Signage blamed in fatal Bluffton bus crash changed

ATLANTA — Confusing road signs that contributed to the deaths of seven people in a 2007 crash of a charter bus carrying the Bluffton University baseball team have been replaced.

The National Transportation Safety Board, after a yearlong investigation, last year found that the bus driver, guided by Georgia’s inadequate highway signs, mistook the HOV exit on Interstate 75 for the HOV through lane. The crash led to a federal effort to clarify guidelines for HOV left-hand exit signs nationwide.

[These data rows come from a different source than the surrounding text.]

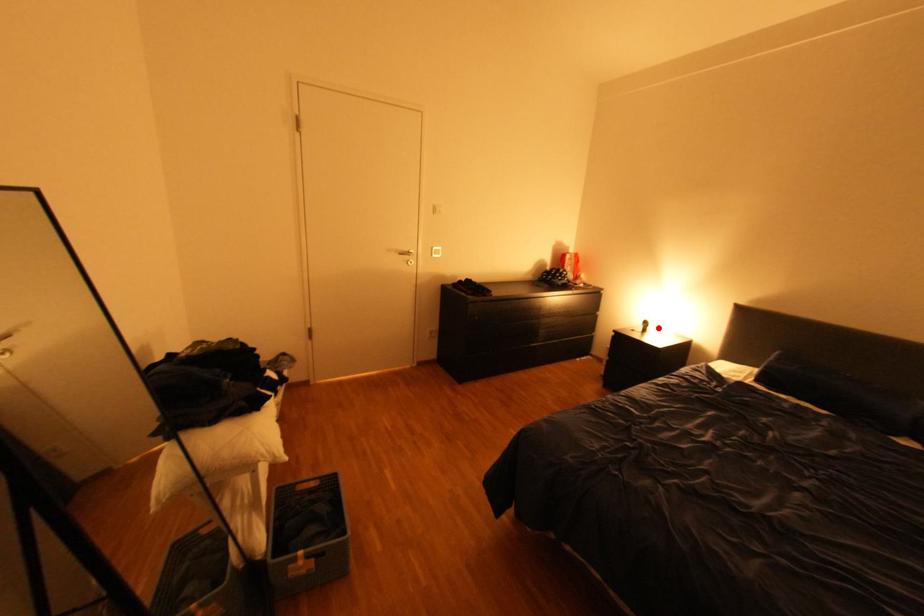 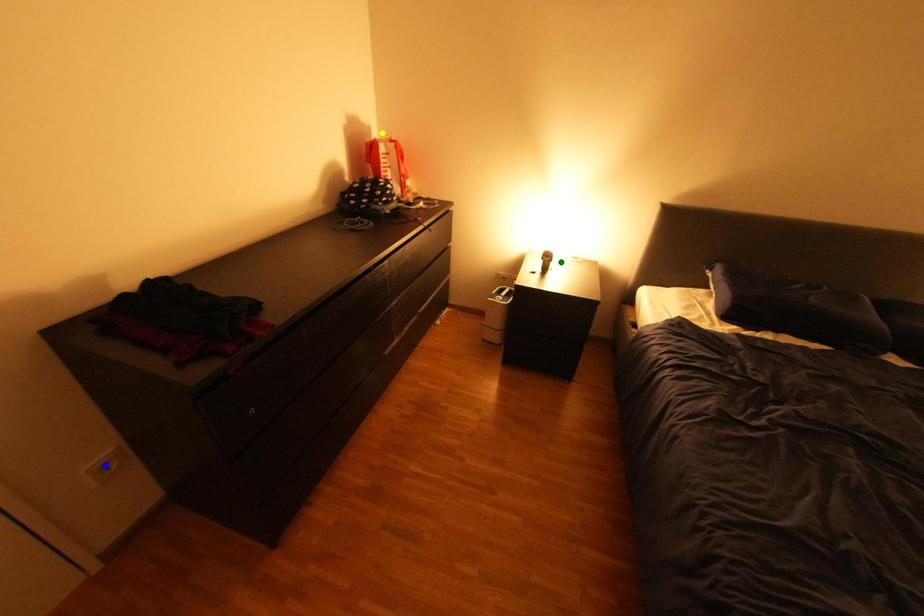 Question: I am providing you with two images of the same scene from different viewpoints. A red point is marked on the first image. You are given multiple points on the second image. Which spot in image 2 lines up with the point in image 1?

Choices:
 (A) blue point
 (B) yellow point
 (C) green point

Answer: (C) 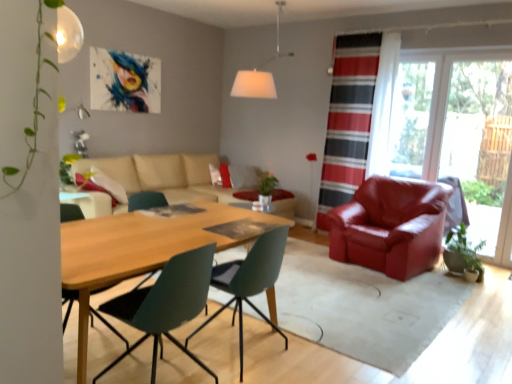 Question: Is transparent glass door at right closer to the viewer compared to satin red armchair at right, placed as the first chair when sorted from right to left?

Choices:
 (A) no
 (B) yes

Answer: (A)

Question: Does transparent glass door at right have a lesser width compared to satin red armchair at right, the 3th chair positioned from the left?

Choices:
 (A) yes
 (B) no

Answer: (A)

Question: Does transparent glass door at right have a smaller size compared to satin red armchair at right, which is the 3th chair from front to back?

Choices:
 (A) yes
 (B) no

Answer: (A)

Question: From the image's perspective, does transparent glass door at right appear higher than satin red armchair at right, placed as the first chair when sorted from right to left?

Choices:
 (A) yes
 (B) no

Answer: (A)

Question: Is transparent glass door at right positioned beyond the bounds of satin red armchair at right, the 3th chair positioned from the left?

Choices:
 (A) no
 (B) yes

Answer: (B)

Question: From a real-world perspective, is transparent glass door at right physically below satin red armchair at right, the 3th chair positioned from the left?

Choices:
 (A) yes
 (B) no

Answer: (B)

Question: Can you confirm if striped fabric curtain at right is shorter than beige fabric couch at center?

Choices:
 (A) yes
 (B) no

Answer: (B)

Question: Is striped fabric curtain at right placed right next to beige fabric couch at center?

Choices:
 (A) no
 (B) yes

Answer: (A)

Question: Can you confirm if striped fabric curtain at right is wider than beige fabric couch at center?

Choices:
 (A) no
 (B) yes

Answer: (A)

Question: Is striped fabric curtain at right facing towards beige fabric couch at center?

Choices:
 (A) no
 (B) yes

Answer: (A)

Question: Is striped fabric curtain at right behind beige fabric couch at center?

Choices:
 (A) yes
 (B) no

Answer: (A)

Question: Is striped fabric curtain at right far away from beige fabric couch at center?

Choices:
 (A) no
 (B) yes

Answer: (B)

Question: Considering the relative positions of white fabric lampshade at upper center and beige fabric couch at center in the image provided, is white fabric lampshade at upper center to the right of beige fabric couch at center from the viewer's perspective?

Choices:
 (A) yes
 (B) no

Answer: (A) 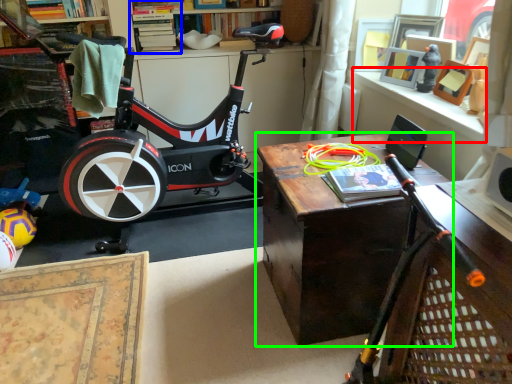 Question: Which object is positioned closest to window sill (highlighted by a red box)? Select from shelf (highlighted by a blue box) and table (highlighted by a green box).

Choices:
 (A) shelf
 (B) table

Answer: (B) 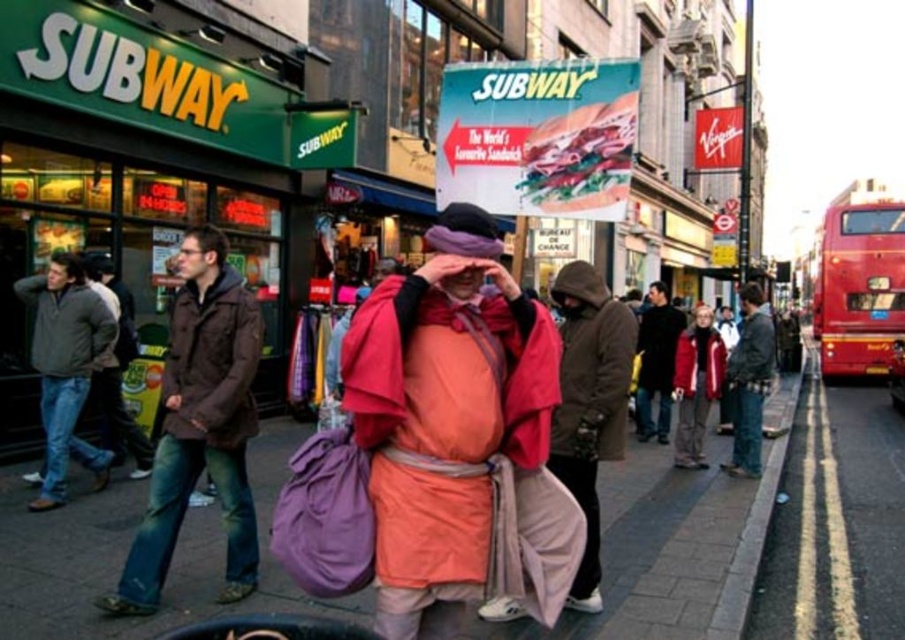 Question: Which object appears farthest from the camera in this image?

Choices:
 (A) brown puffy jacket at left
 (B) metallic red bus at right
 (C) dark brown leather jacket at center
 (D) pink fabric at center

Answer: (B)

Question: Can you confirm if gray fleece jacket at left is thinner than denim jacket at right?

Choices:
 (A) yes
 (B) no

Answer: (B)

Question: Does smooth concrete sidewalk at center appear under denim jacket at right?

Choices:
 (A) no
 (B) yes

Answer: (B)

Question: Considering the real-world distances, which object is closest to the dark brown leather jacket at center?

Choices:
 (A) denim jacket at right
 (B) orange cotton robe at center

Answer: (A)

Question: Considering the real-world distances, which object is closest to the pink fabric at center?

Choices:
 (A) denim jacket at right
 (B) gray fleece jacket at left
 (C) orange cotton robe at center
 (D) metallic red bus at right

Answer: (C)

Question: Considering the relative positions of denim jacket at right and red fleece jacket at center in the image provided, where is denim jacket at right located with respect to red fleece jacket at center?

Choices:
 (A) right
 (B) left

Answer: (A) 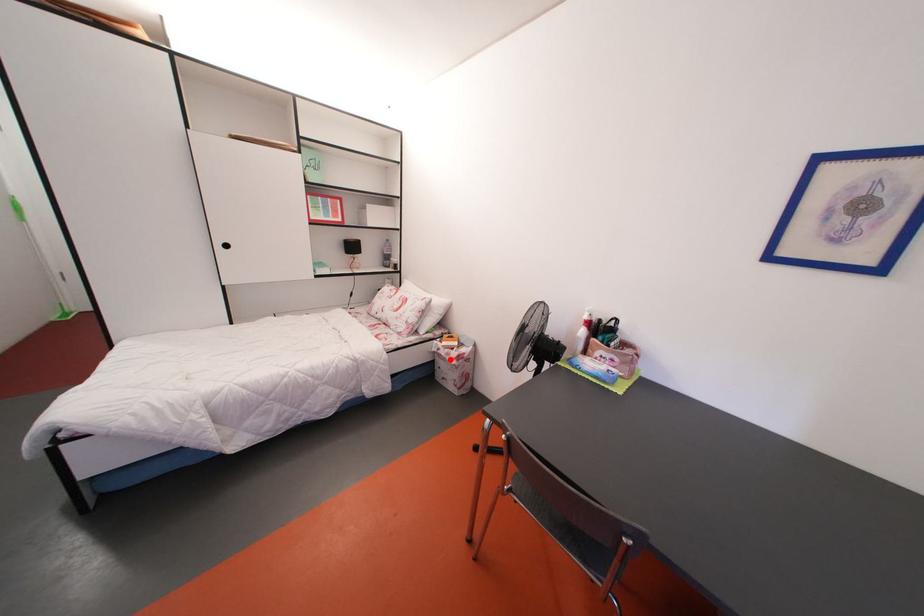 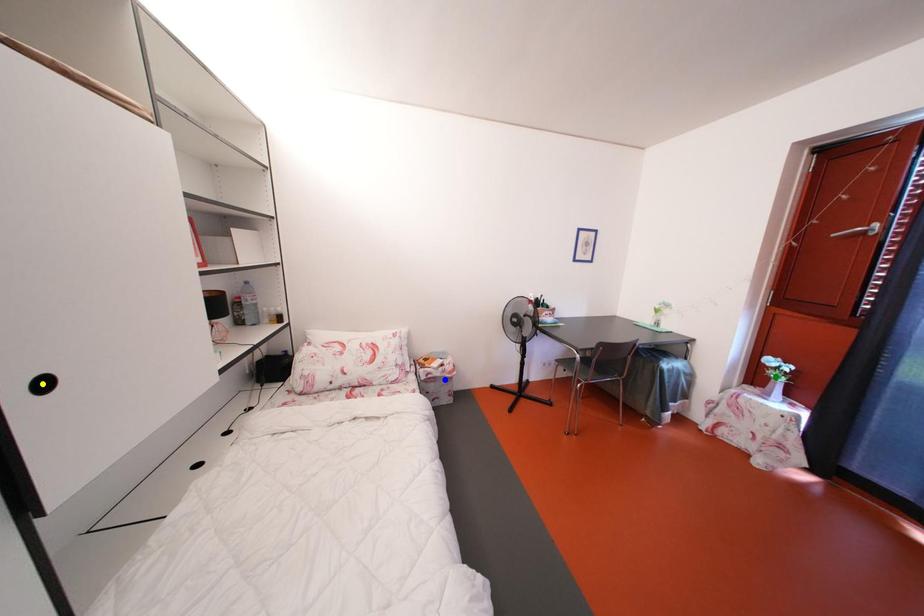 Question: I am providing you with two images of the same scene from different viewpoints. A red point is marked on the first image. You are given multiple points on the second image. Which point in image 2 is actually the same real-world point as the red point in image 1?

Choices:
 (A) blue point
 (B) green point
 (C) yellow point

Answer: (A) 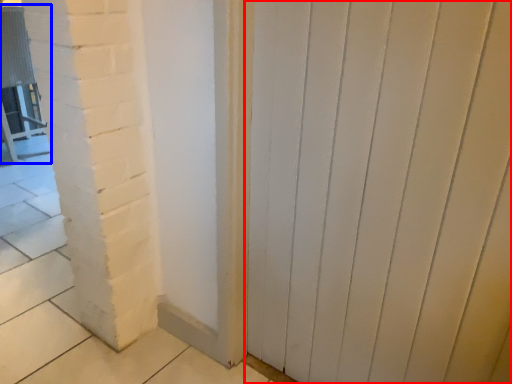 Question: Among these objects, which one is nearest to the camera, door (highlighted by a red box) or chair (highlighted by a blue box)?

Choices:
 (A) door
 (B) chair

Answer: (A) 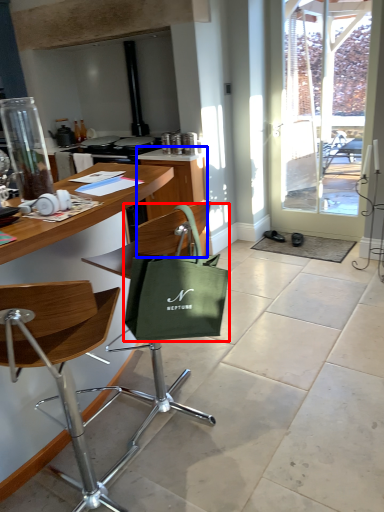 Question: Which object is closer to the camera taking this photo, handbag (highlighted by a red box) or cabinetry (highlighted by a blue box)?

Choices:
 (A) handbag
 (B) cabinetry

Answer: (A) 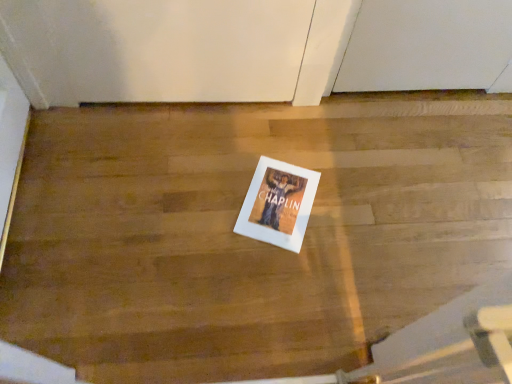 Image resolution: width=512 pixels, height=384 pixels. I want to click on free spot to the right of white paper at center, so click(339, 215). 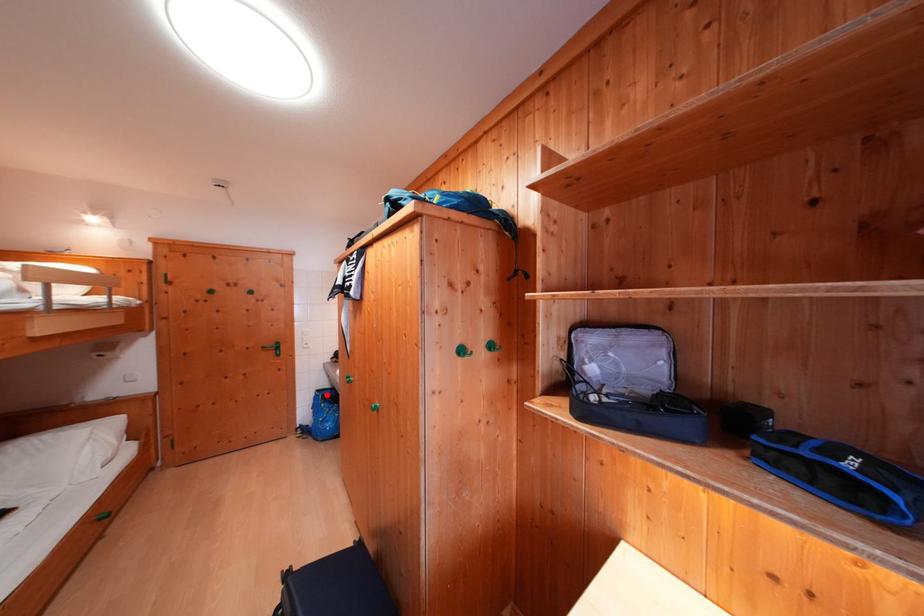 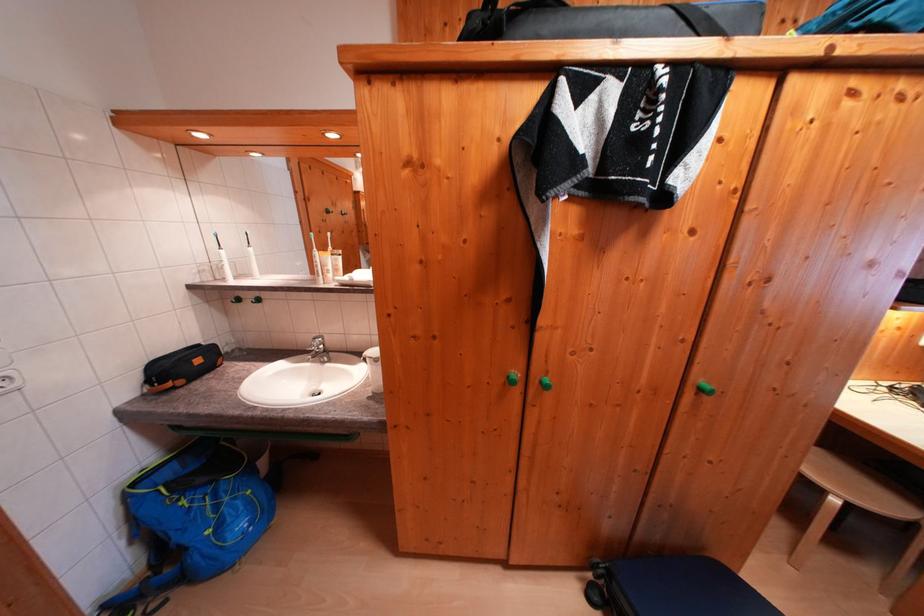 Question: I am providing you with two images of the same scene from different viewpoints. Given a red point in image1, look at the same physical point in image2. Is it:

Choices:
 (A) Closer to the viewpoint
 (B) Farther from the viewpoint

Answer: (A) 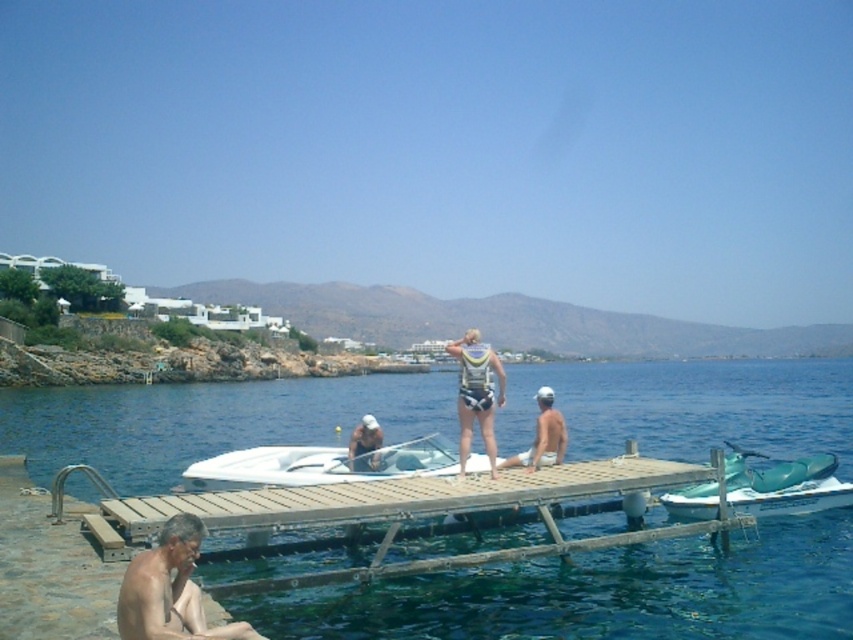 Describe the element at coordinates (318, 465) in the screenshot. Image resolution: width=853 pixels, height=640 pixels. I see `white glossy boat at center` at that location.

Consider the image. Who is positioned more to the left, white glossy boat at center or teal plastic jet ski at lower right?

white glossy boat at center

Between point (408, 440) and point (834, 458), which one is positioned in front?

Point (834, 458) is more forward.

The image size is (853, 640). What are the coordinates of `white glossy boat at center` in the screenshot? It's located at (318, 465).

Is gray hairless skin at lower left to the left of white fabric cap at center from the viewer's perspective?

Indeed, gray hairless skin at lower left is positioned on the left side of white fabric cap at center.

What do you see at coordinates (169, 589) in the screenshot?
I see `gray hairless skin at lower left` at bounding box center [169, 589].

Locate an element on the screen. gray hairless skin at lower left is located at coordinates (169, 589).

Is wooden dock at center to the right of white matte swimwear at center from the viewer's perspective?

In fact, wooden dock at center is to the left of white matte swimwear at center.

Is the position of wooden dock at center more distant than that of white matte swimwear at center?

No, it is in front of white matte swimwear at center.

Who is more distant from viewer, [370,499] or [538,465]?

The point [538,465] is more distant.

At what (x,y) coordinates should I click in order to perform the action: click on wooden dock at center. Please return your answer as a coordinate pair (x, y). The width and height of the screenshot is (853, 640). Looking at the image, I should click on (424, 513). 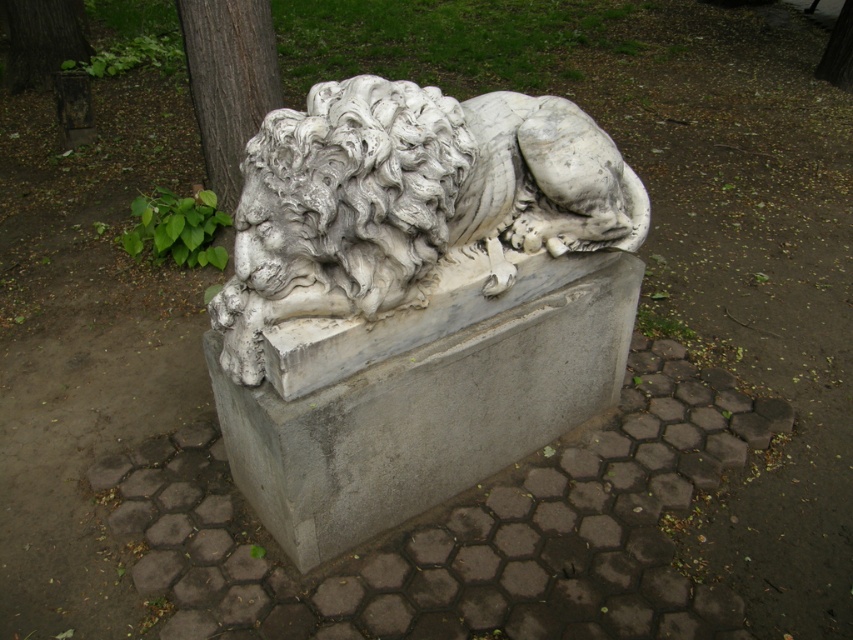 You are standing in front of a sculpture garden and see the white marble lion at center and the gray concrete at center. Which object is positioned to the right side?

The white marble lion at center is positioned to the right of the gray concrete at center.

You are an art curator planning to move the white marble lion at center and the smooth bark tree at upper left to a new exhibition space. The entrance of the new space has a doorway that is 1.5 meters wide. Based on their widths, can both objects fit through the doorway when moved individually?

The white marble lion at center is wider than the smooth bark tree at upper left. Since the doorway is 1.5 meters wide, the smooth bark tree at upper left may fit through, but the white marble lion at center might be too wide to pass through the doorway individually.

You are an architect designing a new public plaza and want to place a statue and a platform in the center. The statue must be shorter than the platform it sits on. Given the scene described, can the white marble lion at center be placed on the gray concrete at center without violating this requirement?

The white marble lion at center has a lesser height compared to gray concrete at center, so placing the white marble lion at center on the gray concrete at center would satisfy the requirement that the statue is shorter than its platform. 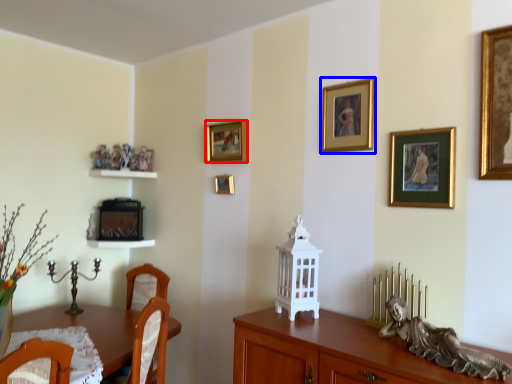 Question: Which point is closer to the camera, picture frame (highlighted by a red box) or picture frame (highlighted by a blue box)?

Choices:
 (A) picture frame
 (B) picture frame

Answer: (B) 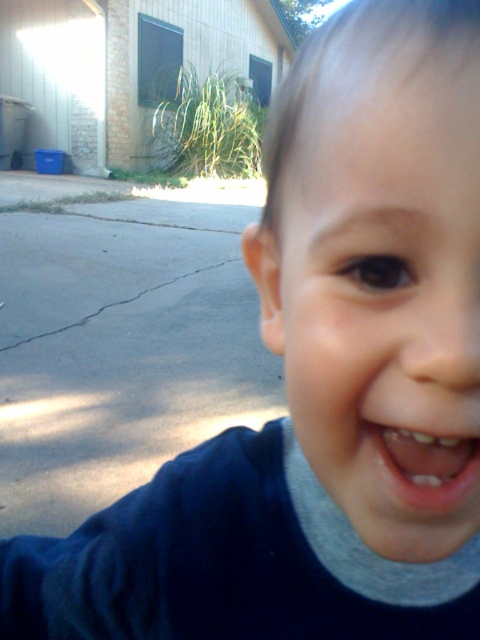 You are a photographer trying to capture a closeup of the smooth skin face at center. The camera you are using has a minimum focusing distance of 10 inches. Can you take the photo without moving the camera closer?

The bus exited the HOV through lane but climbed the exit ramp at highway speed. When it reached the street above, it crashed into the concrete barrier wall opposite, jumped the bridge and fell back onto I-75 below.

Five ball players, the driver and his wife were killed. On the way up the ramp, the driver passed stop-ahead and stop signs.

A Cox News Service investigation of the crash found that the exit was originally designed to include an overhead sign pointing out the HOV through lane, the lane that Bluffton bus would apparently try and fail to follow.

But because of a mistake in DOT’s sign plans, engineers left that sign off the exit, installing it instead at another location where there is no exit.

Georgia settled with the victims and their families this year, paying them $3 million, the legal maximum for one incident.